Questions about Raid "errors"

dkwolf

n00b
Joined
Aug 3, 2011
Messages
3
Hey there [H]ocp ppl :)

Just upgraded my server (with onboard) raid from a 2x2Tb Samsung F4EG drives to a used Adaptec 3805 controller with 6x Samsung 2Tb F4EG drives. But when i check the logs for the controller i see alot of "aborted commands". The system is running fine, but should i be worried about it?
I dont really want to cough up the 100$ i have to pay for support at Adaptec (the controller is like 3 years old now so outside their free support).

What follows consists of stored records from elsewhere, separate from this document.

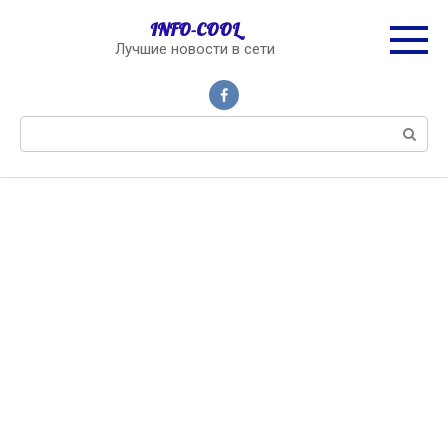
Перейти
INFO-COOL
к
Лучшие новости в сети
контенту
Поиск: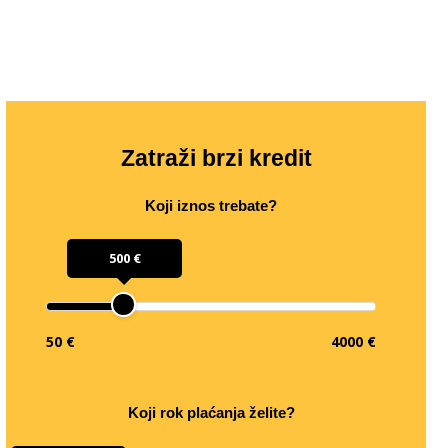
Zatraži brzi kredit
Koji iznos trebate?
500 €
50 €
4000 €
Koji rok plaćanja želite?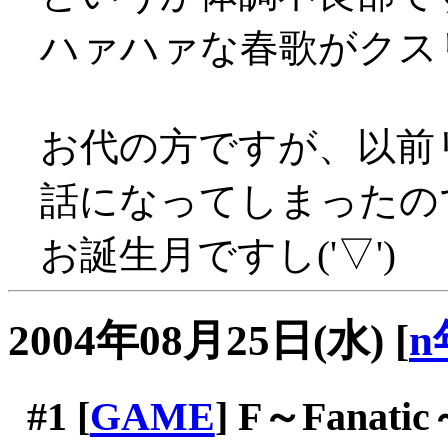
ハァハァな春歌がクスリ
お代の方ですが、以前
話になってしまったの
お誕生月ですし('▽')
2004年08月25日(水)
[
n
#1
[
GAME
] F～Fanati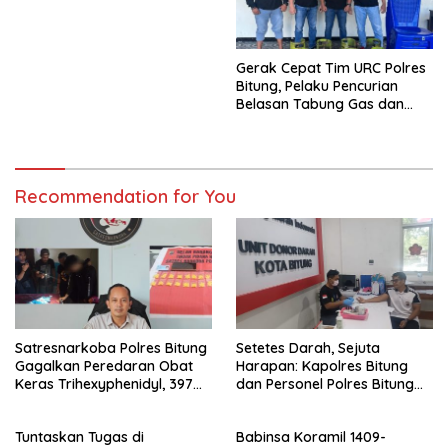
Penyaluran MBG di
Bontoramba
Gerak Cepat Tim URC Polres
Bitung, Pelaku Pencurian
Belasan Tabung Gas dan
Kursi Plastik Dibekuk Kurang
dari 24 Jam
Recommendation for You
Satresnarkoba Polres Bitung
Setetes Darah, Sejuta
Gagalkan Peredaran Obat
Harapan: Kapolres Bitung
Keras Trihexyphenidyl, 397
dan Personel Polres Bitung
Butir Diamankan
Hadir Menolong Sesama
Melalui Donor Darah
Tuntaskan Tugas di
Babinsa Koramil 1409-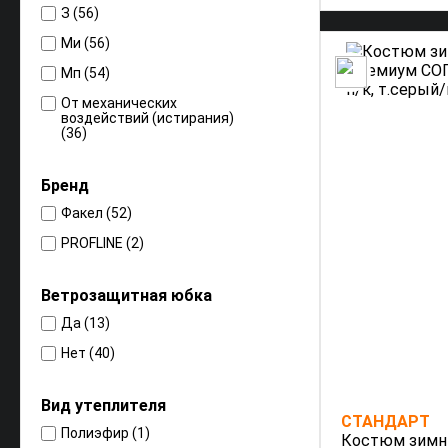
З (56)
Ми (56)
Мп (54)
От механических
воздействий (истирания)
(36)
От механических
воздействий (прокол/порез)
Бренд
(31)
От общих производственных
Факел (52)
загрязнений (36)
PROFLINE (2)
От пониженных температур
воздуха и ветра, для
эксплуатации в I-II, III
Ветрозащитная юбка
климатических поясах (6)
От пониженных температур
Да (13)
воздуха, для эксплуатации в
I-II, III климатических поясах
Нет (40)
(15)
От пониженных температур
Вид утеплителя
воздуха, для эксплуатации в
СТАНДАРТ
IV и "Особом" климатических
Полиэфир (1)
поясах (10)
Костюм зимн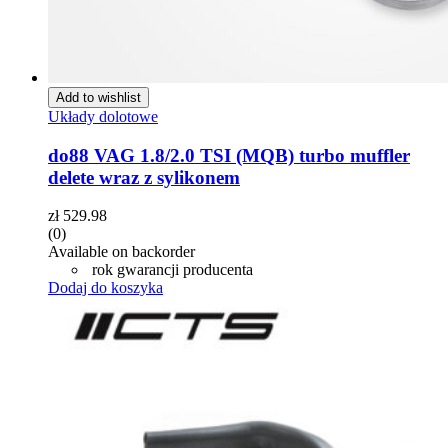
Add to wishlist
Układy dolotowe
do88 VAG 1.8/2.0 TSI (MQB) turbo muffler
delete wraz z sylikonem
zł
529.98
(0)
Available on backorder
rok gwarancji producenta
Dodaj do koszyka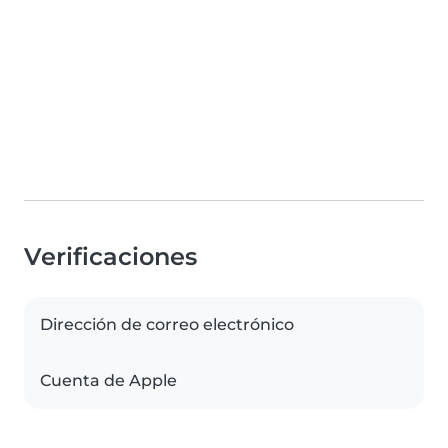
Verificaciones
Dirección de correo electrónico
Cuenta de Apple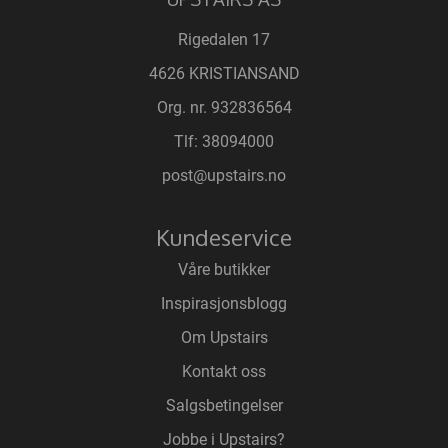
Rigedalen 17
4626 KRISTIANSAND
Org. nr. 932836564
Tlf:
38094000
post@upstairs.no
Kundeservice
Våre butikker
Inspirasjonsblogg
Om Upstairs
Kontakt oss
Salgsbetingelser
Jobbe i Upstairs?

4 of my F4EG drives are brand new - made 06/2011 and the last 2 drives are from 10/2010 - the old drives have been firmware upgraded. I have also tried to upgrade the new once, just to be sure about it.

<snip from logs>
State...........................Optimal
S.M.A.R.T. error................No
Write-cache mode................Write back
Hardware errors.................0
Medium errors...................0
Parity errors...................0
Link failures...................0
Aborted commands................1049
S.M.A.R.T. warnings.............0
NCQ status......................Enabled

I get no hardware errors or other errors just aborted commands. The ~1000 i got there is from running like 2 days.

So if any one out there that have some advice i would appreciate it.
 
I dont want to hijack the thread, but want to give it a bump.

I got the same problem

Except with a 3805 RAID card and the Seagate 2TB HDD ST2000DL003
Are these Aborted Commands something to be concerned about?
 
It most likely has to do with the firmware on your drives and on your card. Make sure you upgrade both. Here is an adaptec page with some info.

http://ask.adaptec.com/scripts/adaptec_itic.cfg/php.exe/enduser/std_adp.php?p_faqid=15355

There are some drives which kick up these warnings. Unfortunately, I don't believe your drive is listed as supported. I have seen these problems on Samsung drives before, and they are more insidious than they appear. While you may not have any physical errors, you may have tons of logical errors. This bit rot shows up more often than you would expect, though it may not be very obvious initially. A few flipped bits won't bother you much (depending on their position) if you are storing pics, movies and mp3s, but could be disastrous if you have a spreadsheet for example. To test, I would md5 or sha all your documents, and then a week from now test against the hashes you made this week.
 
It most likely has to do with the firmware on your drives and on your card. Make sure you upgrade both. Here is an adaptec page with some info.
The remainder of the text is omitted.